The statement is correct. Because of degeneracy of codons, mutations at third base of codon, usually does not result into any change is phenotype. This is called silent mutations.
On other hand, if codon is changed in away that now it specifies another amino acid, it may other the protein function as it happens in cse of $\beta$-globulin of haemoglobin protein. Where a substitution of valine instead of glutamic acid causes change in its structure and function, and resulting into sickle-cell trait.
A low level of expression of lac operon occurs at all the time. Can you explain the logic behind this phenomena.
In the complete absence of expression of lac operon, permease will not be synthesised which is essential for transport of lactose from medium into the cells. And if lactose cannot be transported into the cell, then it cannot act as inducers. Hence, cannot relieve the lac operon from its repressed state.
How has the sequencing of human genome opened new windows for treatment of various genetic disorders. Discuss amongst your classmates.
The sequencing of human genome helped in enhancing the basic understanding of genetics and immunity to various disorders. Various genes that cause genetic disorders were identified with the help of this project.
It was found that more than 1200 genes are responsible for common human cardiovascular diseases, endocrine diseases (like diabetes), neurological, disorders (like Alzeimer's disease, cancers and many more. These diseases can be treated easily by knowing the particular gene responsible for the particular disease.

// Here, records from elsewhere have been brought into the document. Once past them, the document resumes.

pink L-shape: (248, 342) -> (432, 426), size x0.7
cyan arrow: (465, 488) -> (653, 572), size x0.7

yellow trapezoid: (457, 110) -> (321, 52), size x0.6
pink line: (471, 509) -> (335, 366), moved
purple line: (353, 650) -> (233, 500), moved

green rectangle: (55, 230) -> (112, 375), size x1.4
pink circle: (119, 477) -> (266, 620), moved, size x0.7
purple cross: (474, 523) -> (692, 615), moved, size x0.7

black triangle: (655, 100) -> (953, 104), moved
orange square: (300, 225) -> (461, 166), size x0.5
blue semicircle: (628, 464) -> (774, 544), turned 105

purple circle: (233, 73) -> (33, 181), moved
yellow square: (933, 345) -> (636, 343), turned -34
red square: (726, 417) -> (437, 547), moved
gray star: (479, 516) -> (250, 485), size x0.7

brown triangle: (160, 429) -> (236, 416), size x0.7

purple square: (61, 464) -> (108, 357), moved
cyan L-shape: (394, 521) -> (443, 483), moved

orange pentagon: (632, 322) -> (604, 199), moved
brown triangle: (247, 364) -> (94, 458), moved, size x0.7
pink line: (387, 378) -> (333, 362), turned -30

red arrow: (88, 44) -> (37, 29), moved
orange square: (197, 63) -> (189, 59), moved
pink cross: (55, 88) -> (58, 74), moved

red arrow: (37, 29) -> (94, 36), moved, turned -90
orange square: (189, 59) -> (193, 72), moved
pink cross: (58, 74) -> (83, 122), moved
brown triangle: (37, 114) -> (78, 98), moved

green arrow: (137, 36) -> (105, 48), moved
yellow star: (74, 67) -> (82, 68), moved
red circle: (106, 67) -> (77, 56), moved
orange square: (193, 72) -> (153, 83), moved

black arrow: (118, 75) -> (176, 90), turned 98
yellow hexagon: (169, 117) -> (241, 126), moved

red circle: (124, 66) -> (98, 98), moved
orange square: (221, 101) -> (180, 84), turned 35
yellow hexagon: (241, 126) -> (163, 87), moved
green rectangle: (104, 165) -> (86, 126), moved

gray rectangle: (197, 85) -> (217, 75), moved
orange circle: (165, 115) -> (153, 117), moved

The total number of genes in humans is far less (<25000) than the previous estimate (up to 140000 gene). Comment.
The total number of genes is estimated at 25000 much lower than previous estimates of 140000 that had been based on extrapolations from gene-rich areas as opposed to a composite of gene-rich and gene-poor areas.
Almost all (99.9%) nucleotide bases are exactly the same in all people. Functions for over $50 \%$ discovered genes are not known yet. Scientist have identified about 1.4 million locations where single-base DNA difference (SNPs or Single Nucleotide Polymorphisms) occur in humans.
This information promises to revolutionise the processes of finding chromosomal locations for disease-associated sequence and tracing human history.